Hundreds of billions of isolated planets are believed to be floating alone in space, following an international survey of the sky.
A team from Japan and New Zealand scanned the center of the Milky Way galaxy during 2006 and 2007, and for the first time found evidence of up to 10 free-floating planets, or orphan planets, roughly the mass of Jupiter. They’re around 10,000 to 20,000 light years from Earth.
The team was unable to detect anything much smaller than Jupiter, but believes that smaller free-floating planets may be even more common.
“Although free-floating planets have been predicted, they finally have been detected, holding major implications for planetary formation and evolution models,” said Mario Perez, exoplanet program scientist at NASA Headquarters in Washington.
Finding this many in one region indicates that there’s likely to be a lot more of them about – indeed, the team estimates there are about twice as many of them as stars.

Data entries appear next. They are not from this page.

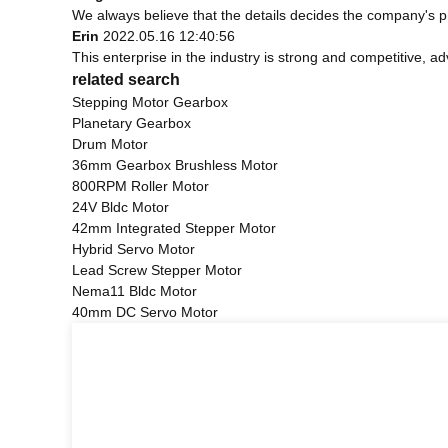
We always believe that the details decides the company's p
Erin
2022.05.16 12:40:56
This enterprise in the industry is strong and competitive, 
related search
Stepping Motor Gearbox
Planetary Gearbox
Drum Motor
36mm Gearbox Brushless Motor
800RPM Roller Motor
24V Bldc Motor
42mm Integrated Stepper Motor
Hybrid Servo Motor
Lead Screw Stepper Motor
Nema11 Bldc Motor
40mm DC Servo Motor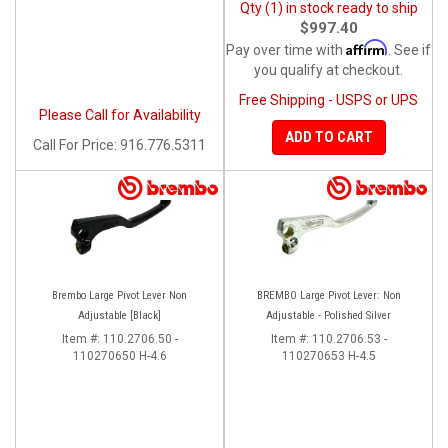
Qty (1) in stock ready to ship
$997.40
Affirm
Pay over time with
. See if
you qualify at checkout.
Free Shipping - USPS or UPS
Please Call for Availability
ADD TO CART
Call
For Price
:
916.776.5311
Brembo Large Pivot Lever Non
BREMBO Large Pivot Lever: Non
Adjustable [Black]
Adjustable - Polished Silver
Item #:
110.2706.50 -
Item #:
110.2706.53 -
110270650 H-4.6
110270653 H-4.5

They’re thought to be at least as common as planets that orbit stars, implying the existence of hundreds of billions of lone planets in our Milky Way galaxy alone.
“Our survey is like a population census,” said David Bennett, a co-author of the study from the University of Notre Dame in Indiana. “We sampled a portion of the galaxy, and based on these data, can estimate overall numbers in the galaxy.”

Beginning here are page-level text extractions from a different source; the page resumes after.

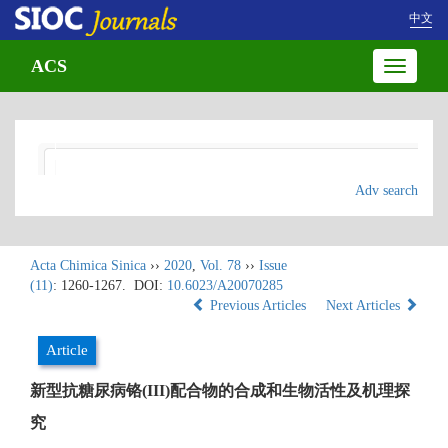
中文
ACS
Toggle
navigatio
Adv search
Acta Chimica Sinica
››
2020
,
Vol. 78
››
Issue
(11)
: 1260-1267.
DOI:
10.6023/A20070285
Previous Articles
Next Articles
Article
新型抗糖尿病铬(III)配合物的合成和生物活性及机理探
究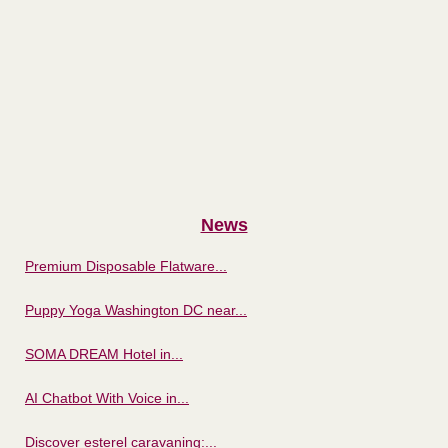
News
Premium Disposable Flatware...
Puppy Yoga Washington DC near...
SOMA DREAM Hotel in...
AI Chatbot With Voice in...
Discover esterel caravaning:...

While a handful of free-floating planet-like objects had been found before, these are now believed to be brown dwarfs, and more like stars than planets.
The new discoveries are beleived to represent planets that have been ejected from their solar systems because of the gravitational effects of other planets or stars. Without a star to circle, they move through the galaxy in the same way as stars, in stable orbits around the galaxy’s center.
“If free-floating planets formed like stars, then we would have expected to see only one or two of them in our survey instead of 10,” Bennett said. “Our results suggest that planetary systems often become unstable, with planets being kicked out from their places of birth.”
There’s still the possibility that some of these planets may have very distant orbits around stars, but other research indicates Jupiter-mass planets in such orbits are rare.